What you are asked to do: Each line holding the string "expand" is to be copied from the data.

Stored records:
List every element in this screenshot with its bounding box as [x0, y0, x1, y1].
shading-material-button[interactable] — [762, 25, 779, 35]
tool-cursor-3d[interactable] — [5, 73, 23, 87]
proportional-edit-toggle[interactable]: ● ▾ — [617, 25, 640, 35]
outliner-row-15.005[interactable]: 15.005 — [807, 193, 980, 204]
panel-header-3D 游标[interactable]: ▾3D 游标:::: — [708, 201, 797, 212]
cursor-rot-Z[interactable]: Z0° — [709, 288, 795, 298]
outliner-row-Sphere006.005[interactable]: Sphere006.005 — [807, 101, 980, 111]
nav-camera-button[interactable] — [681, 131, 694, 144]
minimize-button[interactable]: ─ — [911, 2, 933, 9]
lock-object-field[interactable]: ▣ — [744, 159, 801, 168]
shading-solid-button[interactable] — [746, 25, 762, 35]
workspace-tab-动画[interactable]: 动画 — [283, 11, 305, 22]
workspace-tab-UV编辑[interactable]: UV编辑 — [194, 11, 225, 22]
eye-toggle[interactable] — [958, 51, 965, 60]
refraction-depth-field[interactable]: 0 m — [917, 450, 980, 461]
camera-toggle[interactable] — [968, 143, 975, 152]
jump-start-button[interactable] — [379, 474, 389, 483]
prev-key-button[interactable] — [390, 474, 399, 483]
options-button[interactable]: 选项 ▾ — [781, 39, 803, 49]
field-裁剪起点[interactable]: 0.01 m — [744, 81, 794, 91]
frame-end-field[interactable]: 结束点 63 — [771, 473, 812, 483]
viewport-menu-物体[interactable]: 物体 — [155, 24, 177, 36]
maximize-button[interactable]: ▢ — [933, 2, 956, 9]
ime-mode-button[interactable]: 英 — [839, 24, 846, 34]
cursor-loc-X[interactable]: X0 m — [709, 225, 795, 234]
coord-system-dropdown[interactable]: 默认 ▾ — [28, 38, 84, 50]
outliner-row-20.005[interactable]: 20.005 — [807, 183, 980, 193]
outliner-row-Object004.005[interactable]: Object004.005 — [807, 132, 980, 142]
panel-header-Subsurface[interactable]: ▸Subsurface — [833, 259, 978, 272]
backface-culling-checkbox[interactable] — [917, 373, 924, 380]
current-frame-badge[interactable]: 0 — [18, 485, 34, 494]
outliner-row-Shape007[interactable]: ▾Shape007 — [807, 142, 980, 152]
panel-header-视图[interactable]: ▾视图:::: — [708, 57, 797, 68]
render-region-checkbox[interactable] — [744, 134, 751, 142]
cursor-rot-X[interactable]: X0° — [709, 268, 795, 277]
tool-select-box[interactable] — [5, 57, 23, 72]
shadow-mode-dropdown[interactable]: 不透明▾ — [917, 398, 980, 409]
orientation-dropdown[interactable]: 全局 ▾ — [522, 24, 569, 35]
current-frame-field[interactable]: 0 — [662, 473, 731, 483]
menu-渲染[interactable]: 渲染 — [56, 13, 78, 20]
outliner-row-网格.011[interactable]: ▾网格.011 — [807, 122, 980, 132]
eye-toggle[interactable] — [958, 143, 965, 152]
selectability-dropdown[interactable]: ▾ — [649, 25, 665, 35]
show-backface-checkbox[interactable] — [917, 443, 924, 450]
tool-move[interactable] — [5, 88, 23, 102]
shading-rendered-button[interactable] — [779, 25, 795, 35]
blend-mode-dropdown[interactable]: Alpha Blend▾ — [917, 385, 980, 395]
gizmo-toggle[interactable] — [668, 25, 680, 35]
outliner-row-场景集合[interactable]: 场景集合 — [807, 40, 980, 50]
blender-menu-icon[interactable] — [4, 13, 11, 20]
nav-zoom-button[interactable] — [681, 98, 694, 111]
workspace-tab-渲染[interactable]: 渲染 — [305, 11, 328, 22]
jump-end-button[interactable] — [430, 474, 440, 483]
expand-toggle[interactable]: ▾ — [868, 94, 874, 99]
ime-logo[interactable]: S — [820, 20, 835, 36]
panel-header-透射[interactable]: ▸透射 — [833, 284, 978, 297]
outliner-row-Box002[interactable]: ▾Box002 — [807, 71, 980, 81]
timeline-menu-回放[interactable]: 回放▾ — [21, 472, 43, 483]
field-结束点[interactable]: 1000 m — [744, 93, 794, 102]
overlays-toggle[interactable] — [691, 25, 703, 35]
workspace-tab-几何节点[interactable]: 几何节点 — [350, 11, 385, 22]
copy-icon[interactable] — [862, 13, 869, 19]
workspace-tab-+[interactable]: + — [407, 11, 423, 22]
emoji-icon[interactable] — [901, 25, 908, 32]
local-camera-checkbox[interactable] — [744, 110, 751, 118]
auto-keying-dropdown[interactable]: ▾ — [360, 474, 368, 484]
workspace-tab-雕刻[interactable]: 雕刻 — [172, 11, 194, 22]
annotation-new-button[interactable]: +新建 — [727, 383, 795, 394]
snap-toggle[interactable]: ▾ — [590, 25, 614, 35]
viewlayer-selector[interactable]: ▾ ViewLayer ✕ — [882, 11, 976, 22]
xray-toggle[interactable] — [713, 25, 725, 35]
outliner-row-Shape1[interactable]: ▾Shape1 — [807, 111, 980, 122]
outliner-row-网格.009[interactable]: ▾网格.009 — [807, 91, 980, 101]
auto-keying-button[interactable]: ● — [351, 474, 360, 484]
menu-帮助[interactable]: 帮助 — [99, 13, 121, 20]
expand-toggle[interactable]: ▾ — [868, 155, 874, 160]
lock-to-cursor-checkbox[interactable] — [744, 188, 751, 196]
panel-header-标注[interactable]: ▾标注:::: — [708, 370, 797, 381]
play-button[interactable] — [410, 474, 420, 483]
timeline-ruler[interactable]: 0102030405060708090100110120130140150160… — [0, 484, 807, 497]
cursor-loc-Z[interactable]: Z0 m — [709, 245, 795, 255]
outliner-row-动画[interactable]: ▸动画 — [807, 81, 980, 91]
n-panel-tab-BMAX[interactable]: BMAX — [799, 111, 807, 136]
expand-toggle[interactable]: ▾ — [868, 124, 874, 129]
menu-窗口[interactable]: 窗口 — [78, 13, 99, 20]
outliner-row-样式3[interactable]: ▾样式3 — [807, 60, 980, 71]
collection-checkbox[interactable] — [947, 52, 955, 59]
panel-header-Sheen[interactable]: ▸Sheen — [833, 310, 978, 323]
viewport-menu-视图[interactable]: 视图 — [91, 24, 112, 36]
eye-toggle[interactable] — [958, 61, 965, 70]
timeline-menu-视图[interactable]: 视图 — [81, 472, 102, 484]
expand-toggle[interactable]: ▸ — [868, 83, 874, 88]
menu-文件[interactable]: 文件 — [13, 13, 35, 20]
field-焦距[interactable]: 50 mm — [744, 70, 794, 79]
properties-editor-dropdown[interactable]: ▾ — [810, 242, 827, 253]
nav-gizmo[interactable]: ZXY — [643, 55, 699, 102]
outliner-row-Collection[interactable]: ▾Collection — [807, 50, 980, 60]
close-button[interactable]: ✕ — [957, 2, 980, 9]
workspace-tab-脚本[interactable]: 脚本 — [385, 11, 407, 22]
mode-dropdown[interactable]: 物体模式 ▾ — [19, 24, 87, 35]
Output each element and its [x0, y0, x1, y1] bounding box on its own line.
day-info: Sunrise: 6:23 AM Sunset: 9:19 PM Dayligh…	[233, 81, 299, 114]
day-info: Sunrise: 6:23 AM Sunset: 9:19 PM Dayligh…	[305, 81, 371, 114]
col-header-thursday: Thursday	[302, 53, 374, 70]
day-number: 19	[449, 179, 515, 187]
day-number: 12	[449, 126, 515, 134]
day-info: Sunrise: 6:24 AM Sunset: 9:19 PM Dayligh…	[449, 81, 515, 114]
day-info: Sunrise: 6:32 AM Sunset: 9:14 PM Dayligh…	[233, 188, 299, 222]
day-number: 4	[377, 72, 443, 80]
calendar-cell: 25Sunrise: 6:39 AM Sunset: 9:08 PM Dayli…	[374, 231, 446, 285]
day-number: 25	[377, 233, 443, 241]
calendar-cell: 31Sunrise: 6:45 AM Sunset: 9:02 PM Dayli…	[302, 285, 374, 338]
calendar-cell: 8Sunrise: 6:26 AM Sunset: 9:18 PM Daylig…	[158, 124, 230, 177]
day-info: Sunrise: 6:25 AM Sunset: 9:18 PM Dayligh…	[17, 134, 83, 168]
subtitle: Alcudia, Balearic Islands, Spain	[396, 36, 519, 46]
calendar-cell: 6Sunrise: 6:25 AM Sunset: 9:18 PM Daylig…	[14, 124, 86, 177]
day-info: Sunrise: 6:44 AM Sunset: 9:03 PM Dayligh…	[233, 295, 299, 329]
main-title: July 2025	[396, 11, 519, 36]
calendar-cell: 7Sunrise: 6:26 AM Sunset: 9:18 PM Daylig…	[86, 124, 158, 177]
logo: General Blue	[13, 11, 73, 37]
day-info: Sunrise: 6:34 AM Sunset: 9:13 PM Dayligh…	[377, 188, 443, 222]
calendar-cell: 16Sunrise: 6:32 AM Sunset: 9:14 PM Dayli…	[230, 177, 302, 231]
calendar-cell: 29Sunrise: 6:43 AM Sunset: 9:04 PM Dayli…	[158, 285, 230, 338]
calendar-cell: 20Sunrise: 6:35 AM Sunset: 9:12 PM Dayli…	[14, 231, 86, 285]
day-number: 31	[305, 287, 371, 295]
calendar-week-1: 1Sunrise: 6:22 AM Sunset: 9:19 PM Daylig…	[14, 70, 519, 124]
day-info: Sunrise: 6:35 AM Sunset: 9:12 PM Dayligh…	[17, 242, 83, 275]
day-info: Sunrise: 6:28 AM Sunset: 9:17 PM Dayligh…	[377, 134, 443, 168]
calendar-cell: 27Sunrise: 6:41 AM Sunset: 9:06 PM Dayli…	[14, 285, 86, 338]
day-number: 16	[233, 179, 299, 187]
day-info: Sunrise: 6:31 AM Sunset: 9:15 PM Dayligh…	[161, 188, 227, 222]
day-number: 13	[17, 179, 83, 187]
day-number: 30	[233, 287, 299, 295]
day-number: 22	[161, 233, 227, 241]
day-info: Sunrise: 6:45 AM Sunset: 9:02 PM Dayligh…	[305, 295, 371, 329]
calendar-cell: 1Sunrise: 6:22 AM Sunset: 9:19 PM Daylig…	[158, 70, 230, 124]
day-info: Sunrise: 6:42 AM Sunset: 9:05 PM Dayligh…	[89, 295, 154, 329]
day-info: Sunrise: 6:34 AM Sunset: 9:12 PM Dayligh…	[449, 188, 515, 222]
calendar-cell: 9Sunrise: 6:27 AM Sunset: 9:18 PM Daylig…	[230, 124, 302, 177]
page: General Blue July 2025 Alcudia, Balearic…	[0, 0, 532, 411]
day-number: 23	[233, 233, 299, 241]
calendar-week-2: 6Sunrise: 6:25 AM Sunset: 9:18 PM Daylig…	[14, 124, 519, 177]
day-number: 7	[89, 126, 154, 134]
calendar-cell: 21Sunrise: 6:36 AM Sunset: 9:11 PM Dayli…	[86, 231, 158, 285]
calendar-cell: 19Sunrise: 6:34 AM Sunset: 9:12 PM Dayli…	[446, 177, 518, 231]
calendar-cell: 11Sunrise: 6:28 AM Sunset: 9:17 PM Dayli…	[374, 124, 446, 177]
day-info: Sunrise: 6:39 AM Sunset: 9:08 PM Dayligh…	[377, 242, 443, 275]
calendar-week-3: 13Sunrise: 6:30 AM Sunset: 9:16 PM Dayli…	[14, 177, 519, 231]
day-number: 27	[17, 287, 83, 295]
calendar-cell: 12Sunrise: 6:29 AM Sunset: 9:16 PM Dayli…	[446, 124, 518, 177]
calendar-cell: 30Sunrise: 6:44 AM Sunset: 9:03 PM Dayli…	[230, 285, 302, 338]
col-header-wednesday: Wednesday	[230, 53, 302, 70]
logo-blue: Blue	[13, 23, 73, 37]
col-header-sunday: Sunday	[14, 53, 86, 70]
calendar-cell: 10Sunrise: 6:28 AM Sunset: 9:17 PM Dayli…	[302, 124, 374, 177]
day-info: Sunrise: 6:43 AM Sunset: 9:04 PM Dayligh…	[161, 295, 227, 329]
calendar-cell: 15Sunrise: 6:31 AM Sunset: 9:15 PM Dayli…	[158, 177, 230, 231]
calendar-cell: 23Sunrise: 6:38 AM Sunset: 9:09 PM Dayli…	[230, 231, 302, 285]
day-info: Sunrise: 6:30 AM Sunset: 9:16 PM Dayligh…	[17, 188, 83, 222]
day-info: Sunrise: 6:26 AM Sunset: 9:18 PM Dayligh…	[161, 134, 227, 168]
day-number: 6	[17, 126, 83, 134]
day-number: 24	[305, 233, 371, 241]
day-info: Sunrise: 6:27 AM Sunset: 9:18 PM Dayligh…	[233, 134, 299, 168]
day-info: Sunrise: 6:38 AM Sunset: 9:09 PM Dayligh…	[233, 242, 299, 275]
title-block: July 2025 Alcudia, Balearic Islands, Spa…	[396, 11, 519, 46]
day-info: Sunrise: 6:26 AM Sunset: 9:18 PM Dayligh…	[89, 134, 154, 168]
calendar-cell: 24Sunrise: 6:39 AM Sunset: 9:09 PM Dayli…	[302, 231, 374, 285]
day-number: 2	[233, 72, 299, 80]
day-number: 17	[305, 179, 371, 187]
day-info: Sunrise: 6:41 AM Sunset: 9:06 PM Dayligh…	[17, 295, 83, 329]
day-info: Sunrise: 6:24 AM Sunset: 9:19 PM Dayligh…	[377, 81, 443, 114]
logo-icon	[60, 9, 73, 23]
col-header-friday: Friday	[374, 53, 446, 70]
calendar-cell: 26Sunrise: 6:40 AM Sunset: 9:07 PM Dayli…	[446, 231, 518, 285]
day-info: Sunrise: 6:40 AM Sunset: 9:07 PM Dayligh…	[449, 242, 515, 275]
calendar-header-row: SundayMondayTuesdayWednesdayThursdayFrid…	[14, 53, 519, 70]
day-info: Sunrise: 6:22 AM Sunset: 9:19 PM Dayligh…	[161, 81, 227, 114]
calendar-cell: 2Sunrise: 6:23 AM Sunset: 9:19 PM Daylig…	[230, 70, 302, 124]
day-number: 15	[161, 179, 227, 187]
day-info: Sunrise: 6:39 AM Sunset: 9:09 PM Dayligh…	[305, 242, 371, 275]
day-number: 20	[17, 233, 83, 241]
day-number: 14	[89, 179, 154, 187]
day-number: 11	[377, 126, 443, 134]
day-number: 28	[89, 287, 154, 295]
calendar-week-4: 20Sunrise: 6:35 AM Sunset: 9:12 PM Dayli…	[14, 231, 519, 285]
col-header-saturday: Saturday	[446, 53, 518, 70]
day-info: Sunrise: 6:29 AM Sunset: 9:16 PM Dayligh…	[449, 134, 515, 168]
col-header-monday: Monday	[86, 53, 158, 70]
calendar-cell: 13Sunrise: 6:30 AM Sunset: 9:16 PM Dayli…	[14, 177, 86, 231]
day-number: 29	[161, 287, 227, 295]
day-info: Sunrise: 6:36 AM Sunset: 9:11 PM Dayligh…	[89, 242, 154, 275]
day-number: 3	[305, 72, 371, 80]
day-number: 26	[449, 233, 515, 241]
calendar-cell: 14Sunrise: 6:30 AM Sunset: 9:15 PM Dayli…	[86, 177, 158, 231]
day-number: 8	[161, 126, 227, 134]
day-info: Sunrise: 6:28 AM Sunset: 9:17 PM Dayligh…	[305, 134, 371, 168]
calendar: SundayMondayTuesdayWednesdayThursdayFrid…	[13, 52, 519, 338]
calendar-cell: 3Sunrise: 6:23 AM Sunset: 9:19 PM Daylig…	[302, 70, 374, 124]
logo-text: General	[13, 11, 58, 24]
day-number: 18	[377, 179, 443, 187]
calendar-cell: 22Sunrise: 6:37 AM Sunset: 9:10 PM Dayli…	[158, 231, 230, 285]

Solution to this exercise:
expand-toggle[interactable]: ▾ — [868, 94, 874, 99]
expand-toggle[interactable]: ▾ — [868, 155, 874, 160]
expand-toggle[interactable]: ▾ — [868, 124, 874, 129]
expand-toggle[interactable]: ▸ — [868, 83, 874, 88]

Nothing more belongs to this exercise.